Covid-19: pourquoi le gouvernement veut-il réduire la durée de la "quatorzaine"?
Que propose le gouvernement?
Il envisage d'assouplir la "quatorzaine", cette période de deux semaines d'isolement préconisée actuellement aux personnes testées positives et aux "cas contacts" jugés à risque d'avoir été contaminés, pour limiter la transmission du coronavirus.
Selon nos informations RMC, Olivier Véran, le ministre de la Santé, a saisi le Conseil scientifique qui planche en ce moment même sur cette question. Le ministre doit trancher dans les prochains jours en fonction de l'avis du Conseil et de la situation sanitaire.
Le ministre de la Santé a expliqué samedi avoir demandé "aux autorités scientifiques de donner un avis pour savoir si on ne peut pas réduire" la période d'isolement pour les cas contacts, la jugeant "sans doute trop longue". Il avait déjà évoqué cette hypothèse le 27 août, lors de la conférence de presse gouvernementale, indiquant avoir "saisi le Conseil scientifique en vue d'adapter si possible les conditions de cette mise à l'abri, et notamment sa durée", disant espérer "un feu vert pour réduire cette période".
Cet avis a été remis au gouvernement jeudi soir, mais n'a pas encore été rendu public, a indiqué le Conseil scientifique: il plaide pour un raccourcissement à sept jours de la durée d'isolement. La décision pourrait être prise "lors du prochain Conseil de défense", a affirmé dimanche la ministre de la Culture Roselyne Bachelot.

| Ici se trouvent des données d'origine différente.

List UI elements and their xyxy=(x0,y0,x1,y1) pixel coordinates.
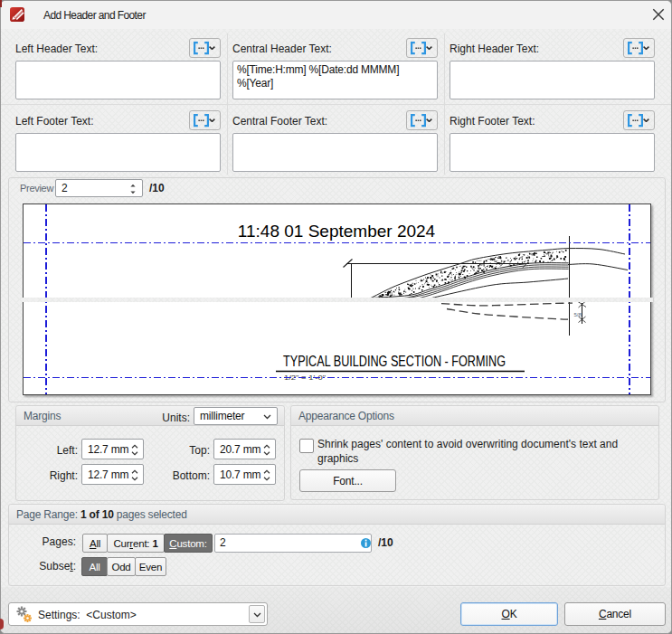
svg-text:11:48 01 September 2024: 11:48 01 September 2024 xyxy=(238,222,436,241)
svg-text:TYPICAL BUILDING SECTION - FOR: TYPICAL BUILDING SECTION - FORMING xyxy=(283,353,506,370)
svg-text:5/8: 5/8 xyxy=(574,312,582,317)
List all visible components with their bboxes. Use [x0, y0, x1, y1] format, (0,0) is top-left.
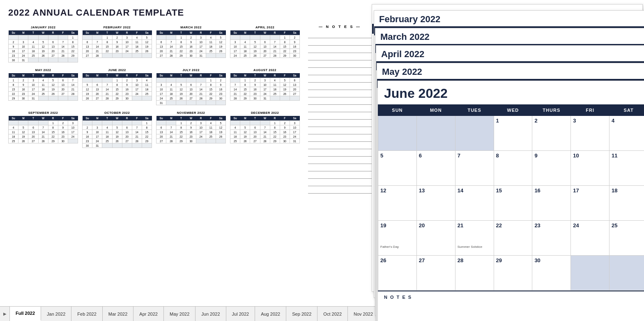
mini-cal-cell	[196, 139, 206, 143]
tab-sep-2022[interactable]: Sep 2022	[286, 307, 317, 321]
tab-full-2022[interactable]: Full 2022	[10, 307, 41, 321]
tab-jul-2022[interactable]: Jul 2022	[226, 307, 255, 321]
june-day-cell: 16	[532, 186, 571, 221]
mini-cal-title-aug: AUGUST 2022	[230, 68, 300, 72]
mini-cal-cell: 2	[9, 40, 18, 44]
mini-cal-cell: 7	[166, 40, 176, 44]
mini-cal-apr: APRIL 2022SuMTWRFSa123456789101112131415…	[230, 25, 300, 62]
mini-cal-cell: 1	[176, 121, 186, 125]
mini-cal-cell: 27	[186, 96, 196, 101]
mini-cal-header: W	[38, 30, 48, 35]
mini-cal-cell: 4	[102, 125, 112, 130]
mini-cal-cell: 12	[240, 130, 250, 134]
mini-cal-cell	[230, 121, 240, 125]
mini-cal-cell: 29	[240, 96, 250, 101]
june-date-number: 4	[612, 118, 614, 124]
mini-cal-header: T	[176, 73, 186, 78]
tab-apr-2022[interactable]: Apr 2022	[133, 307, 164, 321]
mini-cal-cell: 11	[166, 87, 176, 92]
mini-cal-cell: 9	[9, 44, 18, 49]
mini-cal-cell: 4	[206, 35, 216, 40]
mini-cal-cell: 28	[230, 96, 240, 101]
mini-cal-header: W	[112, 30, 122, 35]
notes-line	[308, 120, 372, 127]
mini-cal-cell: 13	[156, 130, 166, 134]
mini-cal-cell	[38, 58, 48, 62]
mini-cal-cell: 18	[9, 134, 18, 139]
mini-cal-cell: 17	[68, 130, 78, 134]
mini-cal-cell	[102, 78, 112, 83]
mini-cal-cell: 1	[206, 78, 216, 83]
mini-cal-cell: 28	[166, 53, 176, 58]
mini-cal-header: R	[196, 30, 206, 35]
tab-jan-2022[interactable]: Jan 2022	[41, 307, 71, 321]
mini-cal-cell: 20	[156, 49, 166, 53]
june-day-cell: 27	[416, 256, 455, 291]
mini-cal-cell: 12	[83, 87, 92, 92]
june-day-cell: 25	[610, 221, 644, 256]
notes-title: — N O T E S —	[308, 25, 372, 29]
mini-cal-cell	[186, 78, 196, 83]
mini-cal-cell: 24	[230, 53, 240, 58]
tab-may-2022[interactable]: May 2022	[164, 307, 196, 321]
mini-cal-cell: 14	[270, 44, 280, 49]
mini-cal-cell: 12	[280, 83, 290, 87]
mini-cal-header: W	[38, 116, 48, 121]
mini-cal-cell: 19	[250, 49, 260, 53]
june-day-cell: 1	[494, 116, 532, 151]
june-day-cell	[610, 256, 644, 291]
tab-nov-2022[interactable]: Nov 2022	[348, 307, 379, 321]
june-day-cell: 8	[494, 151, 532, 186]
notes-line	[308, 38, 372, 46]
notes-line	[308, 134, 372, 142]
tab-aug-2022[interactable]: Aug 2022	[255, 307, 286, 321]
mini-cal-header: M	[92, 116, 102, 121]
tab-mar-2022[interactable]: Mar 2022	[103, 307, 133, 321]
mini-cal-cell: 9	[250, 83, 260, 87]
mini-cal-cell: 25	[206, 49, 216, 53]
mini-cal-cell: 9	[112, 40, 122, 44]
tab-feb-2022[interactable]: Feb 2022	[71, 307, 102, 321]
mini-cal-cell: 26	[240, 139, 250, 143]
mini-cal-cell: 8	[206, 83, 216, 87]
mini-cal-cell: 22	[280, 49, 290, 53]
mini-cal-header: Su	[9, 116, 18, 121]
mini-cal-cell: 5	[112, 125, 122, 130]
june-col-header: SAT	[610, 105, 644, 116]
mini-cal-cell: 3	[18, 40, 28, 44]
mini-cal-cell: 2	[18, 78, 28, 83]
mini-cal-header: Su	[156, 30, 166, 35]
mini-cal-header: Su	[83, 30, 92, 35]
mini-cal-cell: 28	[38, 139, 48, 143]
june-day-cell: 24	[571, 221, 610, 256]
mini-cal-cell: 11	[206, 125, 216, 130]
mini-cal-cell: 3	[230, 40, 240, 44]
mini-cal-cell: 27	[28, 139, 38, 143]
june-date-number: 12	[380, 187, 386, 194]
tab-scroll-left[interactable]: ▶	[0, 307, 10, 321]
mini-cal-cell: 7	[92, 40, 102, 44]
tab-oct-2022[interactable]: Oct 2022	[317, 307, 348, 321]
june-col-header: SUN	[378, 105, 417, 116]
mini-cal-cell: 25	[142, 92, 152, 96]
mini-cal-cell: 4	[206, 121, 216, 125]
mini-cal-cell: 30	[18, 96, 28, 101]
mini-cal-cell: 12	[142, 40, 152, 44]
mini-cal-cell: 30	[122, 96, 132, 101]
mini-cal-cell: 6	[48, 40, 58, 44]
calendar-stack: January 2022 SUN MON TUES WED THURS FRI …	[372, 4, 644, 304]
mini-cal-cell: 11	[102, 130, 112, 134]
june-date-number: 30	[534, 257, 540, 263]
mini-cal-cell	[206, 139, 216, 143]
mini-cal-cell: 25	[9, 139, 18, 143]
june-day-cell: 13	[416, 186, 455, 221]
mini-cal-cell: 13	[28, 130, 38, 134]
mini-cal-cell: 4	[270, 78, 280, 83]
tab-jun-2022[interactable]: Jun 2022	[196, 307, 226, 321]
june-date-number: 7	[458, 152, 460, 159]
june-date-number: 15	[496, 187, 502, 194]
mini-cal-cell: 23	[18, 92, 28, 96]
mini-cal-cell: 25	[132, 49, 142, 53]
mini-cal-cell: 21	[166, 49, 176, 53]
mini-cal-cell: 1	[270, 121, 280, 125]
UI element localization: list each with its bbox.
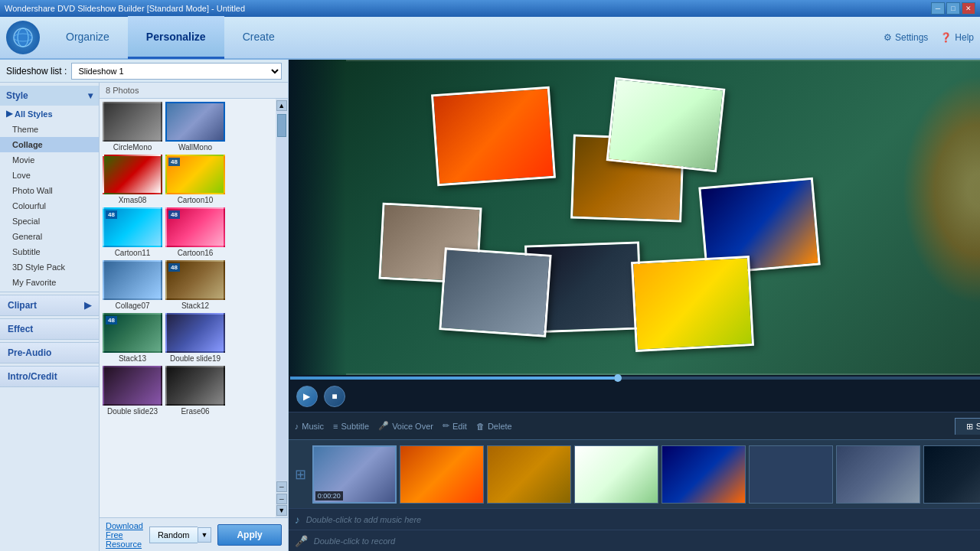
scroll-up-arrow[interactable]: ▲ [276, 100, 287, 111]
scroll-collapse-1[interactable]: ─ [276, 481, 287, 492]
edit-button[interactable]: ✏ Edit [443, 421, 467, 431]
sidebar-item-subtitle[interactable]: Subtitle [0, 244, 99, 259]
style-item-cartoon16[interactable]: 48 Cartoon16 [165, 207, 225, 257]
download-free-resource-link[interactable]: Download Free Resource [106, 521, 143, 549]
style-item-wallmono[interactable]: WallMono [165, 102, 225, 152]
style-item-doubleslide23[interactable]: Double slide23 [103, 366, 162, 416]
controls-row: ▶ ■ 00:00:00 / 00:00:52 4:3 [289, 381, 980, 412]
style-grid-area: 8 Photos CircleMono WallMono Xmas08 48 C… [100, 83, 288, 551]
style-item-cartoon10[interactable]: 48 Cartoon10 [165, 155, 225, 204]
style-item-label-stack13: Stack13 [103, 354, 162, 363]
sidebar-item-3d-style-pack[interactable]: 3D Style Pack [0, 259, 99, 275]
delete-button[interactable]: 🗑 Delete [476, 422, 512, 431]
story-thumb-1[interactable]: 0:00:20 [312, 445, 397, 504]
collage-photo-1 [431, 86, 556, 187]
window-title: Wondershare DVD Slideshow Builder [Stand… [5, 4, 245, 13]
tab-create[interactable]: Create [224, 16, 293, 59]
subtitle-icon: ≡ [333, 422, 338, 431]
sidebar-item-all-styles[interactable]: ▶ All Styles [0, 106, 99, 122]
sidebar-item-colourful[interactable]: Colourful [0, 198, 99, 214]
style-item-erase06[interactable]: Erase06 [165, 366, 225, 416]
scroll-collapse-2[interactable]: ─ [276, 494, 287, 504]
style-item-label-erase06: Erase06 [165, 407, 225, 416]
slideshow-select[interactable]: Slideshow 1 [71, 63, 281, 80]
edit-icon: ✏ [443, 421, 449, 431]
progress-handle[interactable] [614, 374, 622, 382]
clipart-button[interactable]: Clipart ▶ [0, 295, 99, 316]
sidebar-item-photo-wall[interactable]: Photo Wall [0, 183, 99, 198]
play-button[interactable]: ▶ [296, 386, 318, 407]
style-item-label-xmas08: Xmas08 [103, 196, 162, 204]
sidebar-item-collage[interactable]: Collage [0, 137, 99, 152]
random-dropdown-button[interactable]: ▼ [198, 527, 212, 543]
style-item-collage07[interactable]: Collage07 [103, 260, 162, 310]
story-thumb-6[interactable] [749, 445, 833, 504]
sidebar-item-movie[interactable]: Movie [0, 152, 99, 168]
settings-button[interactable]: ⚙ Settings [884, 32, 928, 43]
collage-photo-8 [631, 256, 754, 352]
action-row: Download Free Resource Random ▼ Apply [100, 517, 288, 551]
tab-organize[interactable]: Organize [47, 16, 128, 59]
sidebar-item-love[interactable]: Love [0, 168, 99, 183]
scroll-down-arrow[interactable]: ▼ [276, 505, 287, 516]
all-styles-label: All Styles [15, 109, 53, 119]
style-item-doubleslide19[interactable]: Double slide19 [165, 313, 225, 363]
effect-button[interactable]: Effect [0, 318, 99, 340]
timeline-area: ♪ Music ≡ Subtitle 🎤 Voice Over ✏ Edit 🗑 [289, 412, 980, 551]
story-thumb-5[interactable] [662, 445, 746, 504]
subtitle-tool-button[interactable]: ≡ Subtitle [333, 422, 369, 431]
style-item-stack12[interactable]: 48 Stack12 [165, 260, 225, 310]
style-item-label-cartoon10: Cartoon10 [165, 196, 225, 204]
style-grid: CircleMono WallMono Xmas08 48 Cartoon10 … [100, 99, 276, 517]
voice-over-button[interactable]: 🎤 Voice Over [378, 421, 433, 431]
music-tool-button[interactable]: ♪ Music [295, 422, 324, 431]
stop-button[interactable]: ■ [324, 386, 345, 407]
style-panel-header[interactable]: Style ▾ [0, 86, 99, 106]
style-item-stack13[interactable]: 48 Stack13 [103, 313, 162, 363]
story-thumb-7[interactable] [836, 445, 920, 504]
mic-icon: 🎤 [295, 535, 308, 547]
collage-photo-3 [606, 77, 725, 173]
sidebar-item-theme[interactable]: Theme [0, 122, 99, 137]
apply-button[interactable]: Apply [217, 524, 281, 546]
timeline-left-icon: ⊞ [295, 466, 306, 483]
music-label: Music [302, 422, 324, 431]
pre-audio-button[interactable]: Pre-Audio [0, 342, 99, 364]
style-item-xmas08[interactable]: Xmas08 [103, 155, 162, 204]
story-thumb-8[interactable] [923, 445, 980, 504]
minimize-button[interactable]: ─ [931, 2, 945, 15]
tab-personalize[interactable]: Personalize [128, 16, 224, 59]
main-content: Slideshow list : Slideshow 1 Style ▾ ▶ A… [0, 60, 980, 551]
add-music-hint[interactable]: Double-click to add music here [306, 515, 421, 524]
preview-content [289, 60, 980, 375]
story-thumb-4[interactable] [574, 445, 658, 504]
style-grid-container: CircleMono WallMono Xmas08 48 Cartoon10 … [100, 99, 288, 517]
scroll-track [276, 111, 287, 481]
intro-credit-button[interactable]: Intro/Credit [0, 366, 99, 387]
sidebar-item-general[interactable]: General [0, 229, 99, 244]
random-main-button[interactable]: Random [149, 527, 198, 543]
slideshow-row: Slideshow list : Slideshow 1 [0, 60, 288, 83]
close-button[interactable]: ✕ [962, 2, 975, 15]
random-button: Random ▼ [149, 527, 212, 543]
tab-storyboard[interactable]: ⊞ Storyboard [955, 418, 980, 435]
progress-track[interactable] [290, 377, 980, 380]
help-icon: ❓ [940, 32, 952, 43]
style-item-cartoon11[interactable]: 48 Cartoon11 [103, 207, 162, 257]
voice-row: 🎤 Double-click to record [289, 530, 980, 551]
progress-fill [290, 377, 614, 380]
restore-button[interactable]: □ [946, 2, 960, 15]
timeline-icon[interactable]: ⊞ [295, 466, 306, 483]
style-item-circlemono[interactable]: CircleMono [103, 102, 162, 152]
scroll-thumb[interactable] [277, 114, 286, 137]
sidebar-item-my-favorite[interactable]: My Favorite [0, 275, 99, 290]
story-thumb-3[interactable] [487, 445, 571, 504]
style-item-thumb-doubleslide23 [103, 366, 162, 406]
story-thumb-2[interactable] [400, 445, 484, 504]
microphone-icon: 🎤 [378, 421, 389, 431]
bg-flower-decor [902, 75, 980, 305]
help-button[interactable]: ❓ Help [940, 32, 974, 43]
sidebar-item-special[interactable]: Special [0, 214, 99, 229]
preview-top-line [346, 60, 980, 61]
add-record-hint[interactable]: Double-click to record [314, 536, 395, 546]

Quels sont les arguments épidémiologiques?
Mais pour l'épidémiologiste Martin Blachier, il ne faut pas réduire la durée de l'isolement, mais éviter toutes les quatorzaines inutiles:
"Les cas-contacts, il faut imaginer qu'aujourd'hui on a un million de test. Il y a deux tiers, ce sont des gens qui pensent être des cas-contacts et là-dedans, il y a 3% de positif. Donc si à chaque fois qu'on pense qu'on a été en contact on se met en quatorzaine, on se retrouve avec 90% des quatorzaines qui sont inutiles", explique-t-il à RMC.
"Il faut désormais être pragmatiques et efficaces", estimait vendredi sur Twitter l'épidémiologiste Antoine Flahault. Les "quatorzaines doivent maintenant devenir des semaines de cinq jours. Au-delà de cinq jours, moins de 10% des porteurs de virus non symptomatiques sont contagieux".
"Lorsqu'on est porteur du virus, on est contagieux essentiellement trois jours avant l'apparition des symptômes et entre trois et cinq jours alors que les symptômes sont présents. Au-delà de sept jours, c'est plus négligeable pour les personnes peu symptomatiques. En revanche, si on a une forme sévère de Covid, on reste encore contagieux. Donc, ça reste cohérent de réduire cette mesure" a argumenté, Bruno Mégarbane, chef du service réanimation de l'Hôpital Lariboisière sur RMC et BFMTV.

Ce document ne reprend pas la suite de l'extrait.